- Directed by: Aurel Klimt
- Based on: War with the Newts by Karel Čapek
- Starring: Jaroslav Dušek Petr Čtvrtníček Robert Nebřenský Csongor Kassai Lazar Ristovski Ján Kvasnička
- Cinematography: Radek Loukota
- Music by: Vladimír Martinka
- Production companies: Studio Zvon IN Film Praha Czech Television Slovak Television and Radio Cinetim Woodz Production
- Distributed by: CinemArt
- Release date: 5 November 2026 (Czech Republic);
- Running time: 118 minutes
- Countries: Czech Republic Slovakia Croatia
- Language: Czech
- Budget: 85 Million CZK

= War with the Salamanders (film) =

War with the Salamanders (Válka s mloky) is an upcoming Czech adventure science fiction film directed by and animator Aurel Klimt, based on the 1936 novel of the same name by Karel Čapek.

==Plot==
The story follows the plot of Karel Čapek's novel. Captain Vantoch discovers a seemingly extinct species of giant salamander in the Pacific Ocean that shows signs of intelligence. Gradually, the captain and representatives of trading companies begin to make deals with them, where in exchange for knives they obtain pearls that the salamanders hunt in the seas. Gradually, the salamanders become cheap labor and the object of scientific research.

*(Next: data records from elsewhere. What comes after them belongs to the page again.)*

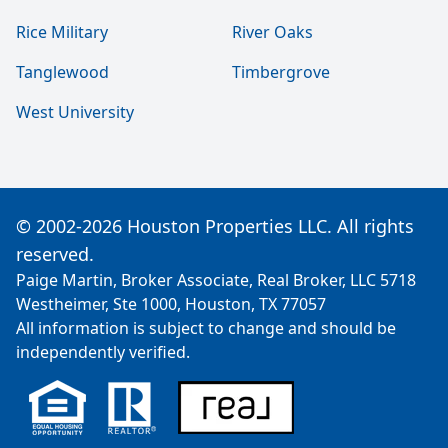
Rice Military
River Oaks
Tanglewood
Timbergrove
West University
© 2002-2026 Houston Properties LLC. All rights
reserved.
Paige Martin, Broker Associate, Real Broker, LLC 5718
Westheimer, Ste 1000, Houston, TX 77057
All information is subject to change and should be
independently verified.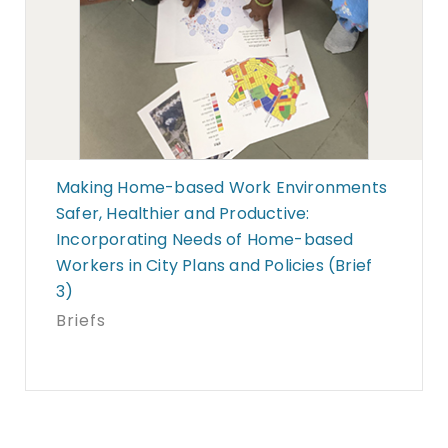
Making Home-based Work Environments
Safer, Healthier and Productive:
Incorporating Needs of Home-based
Workers in City Plans and Policies (Brief
3)
Briefs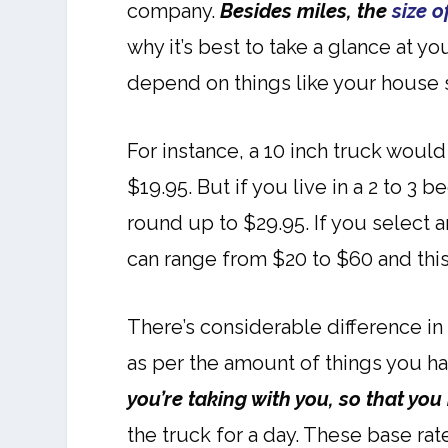
company.
Besides miles, the
size o
why it’s best to take a glance at y
depend on things like your house 
For instance, a 10 inch truck woul
$19.95. But if you live in a 2 to 3
round up to $29.95. If you select 
can range from $20 to $60 and thi
There’s considerable difference in
as per the amount of things you ha
you’re taking with you, so that you
the truck for a day. These base rat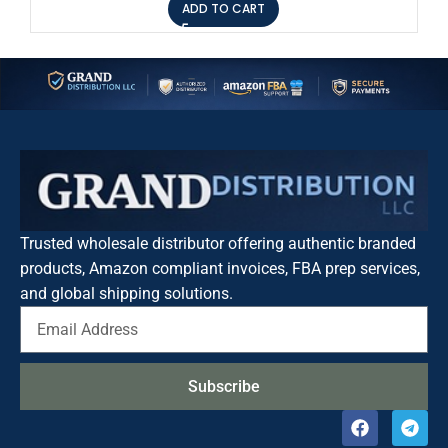
ADD TO CART
Trusted wholesale distributor offering authentic branded
products, Amazon compliant invoices, FBA prep services,
and global shipping solutions.
Subscribe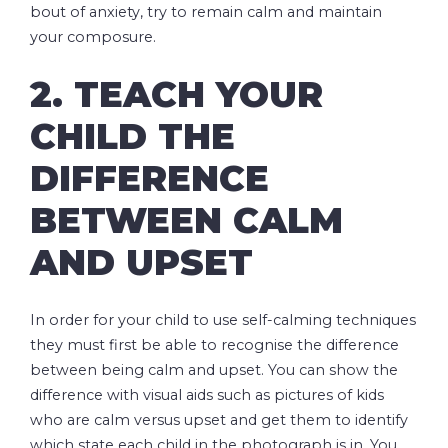
bout of anxiety, try to remain calm and maintain
your composure.
2. TEACH YOUR
CHILD THE
DIFFERENCE
BETWEEN CALM
AND UPSET
In order for your child to use self-calming techniques
they must first be able to recognise the difference
between being calm and upset. You can show the
difference with visual aids such as pictures of kids
who are calm versus upset and get them to identify
which state each child in the photograph is in. You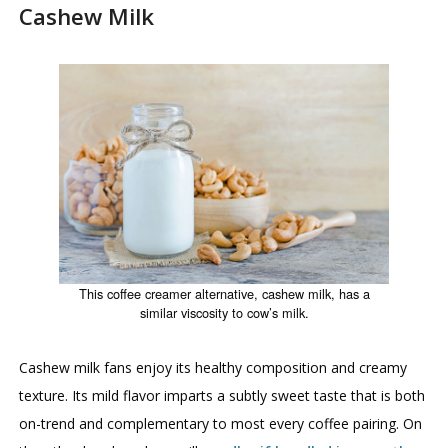
Cashew Milk
This coffee creamer alternative, cashew milk, has a
similar viscosity to cow’s milk.
Cashew milk fans enjoy its healthy composition and creamy
texture. Its mild flavor imparts a subtly sweet taste that is both
on-trend and complementary to most every coffee pairing. On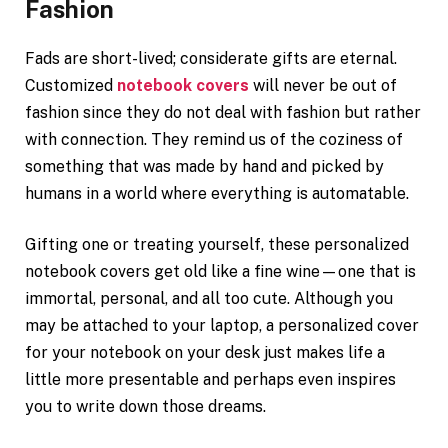
Fashion
Fads are short-lived; considerate gifts are eternal.
Customized
notebook covers
will never be out of
fashion since they do not deal with fashion but rather
with connection. They remind us of the coziness of
something that was made by hand and picked by
humans in a world where everything is automatable.
Gifting one or treating yourself, these personalized
notebook covers get old like a fine wine—one that is
immortal, personal, and all too cute. Although you
may be attached to your laptop, a personalized cover
for your notebook on your desk just makes life a
little more presentable and perhaps even inspires
you to write down those dreams.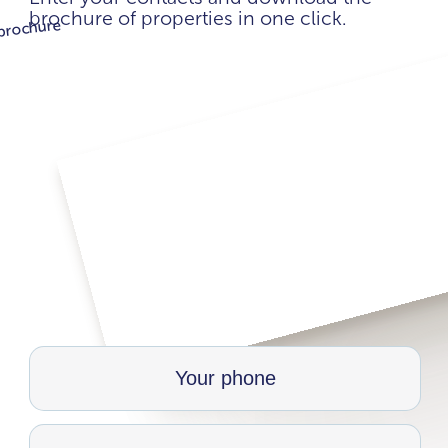
brochure of properties in one click.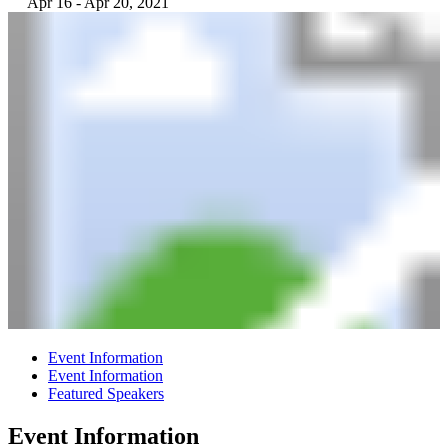
Apr 16 - Apr 20, 2021
Event Information
Event Information
Featured Speakers
Event Information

However, with the help of humans, they also gain more and more power to gain domination over the human race.

==Cast==
- Jaroslav Dušek as Captain Vantoch
- Petr Čtvrtníček as:
  - Andy, the Salamander
  - German ambassador
- Robert Nebřenský as G. H. Bondy
- Csongor Kassai
- Lazar Ristovski
- Ján Kvasnička

==Production==
Director Tomáš Krejčí attempted to adapt Čapek's novel in 2011. The film was prepared as an international co-production. Agnieszka Holland was initially attached to the project as director but Krejčí eventually took over as director. The project was cancelled due to lack of finances.

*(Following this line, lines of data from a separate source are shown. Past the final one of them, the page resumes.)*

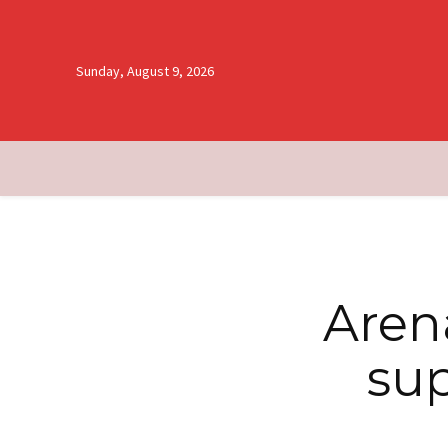
Sunday, August 9, 2026
Aren
sup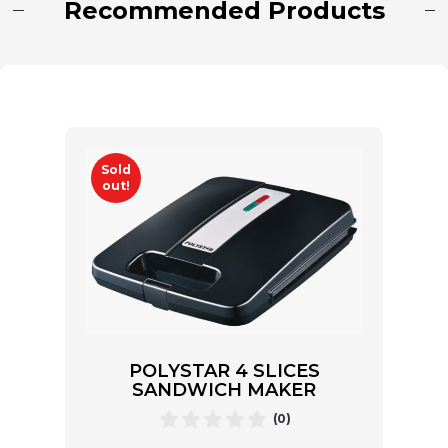
Recommended Products
Sold
out!
POLYSTAR 4 SLICES
SANDWICH MAKER
(0)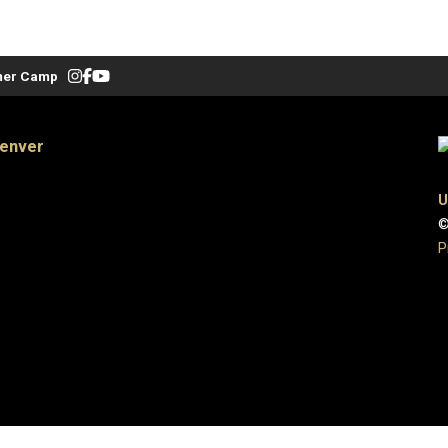
er Camp
Denver
U
©
P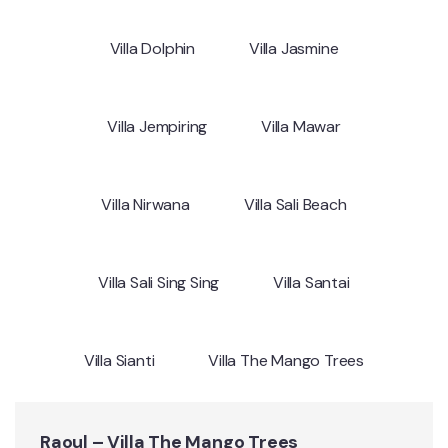
Villa Dolphin
Villa Jasmine
Villa Jempiring
Villa Mawar
Villa Nirwana
Villa Sali Beach
Villa Sali Sing Sing
Villa Santai
Villa Sianti
Villa The Mango Trees
Raoul – Villa The Mango Trees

War with the Salamanders is shot as a combined film using both classical and computer-generated film tricks (similar to the works of Karel Zeman). Real actors appear with computer-generated characters and animated backgrounds. The film's budget is around 85 million crowns, and the project was supported by the State Cinematography Fund with 14.5 million crowns. Shooting takes place in Croatia, Czech Republic and Slovakia. Shooting locations include Susak island, Thermal Pool of MUDr. Antonín Čapek in Trenčianske Teplice, Auditorium Maximus lecture hall in the Comenius University in Bratislava, the Bratislava Main Post Office, Prague's Villa Pod Kaštany with Art Nouveau elements, auditorium of the Anatomical Institute of the 1st Faculty of Medicine of Charles University in Prague. Large part of the film was shot in the Hexar studio in Chrášťany near Prague.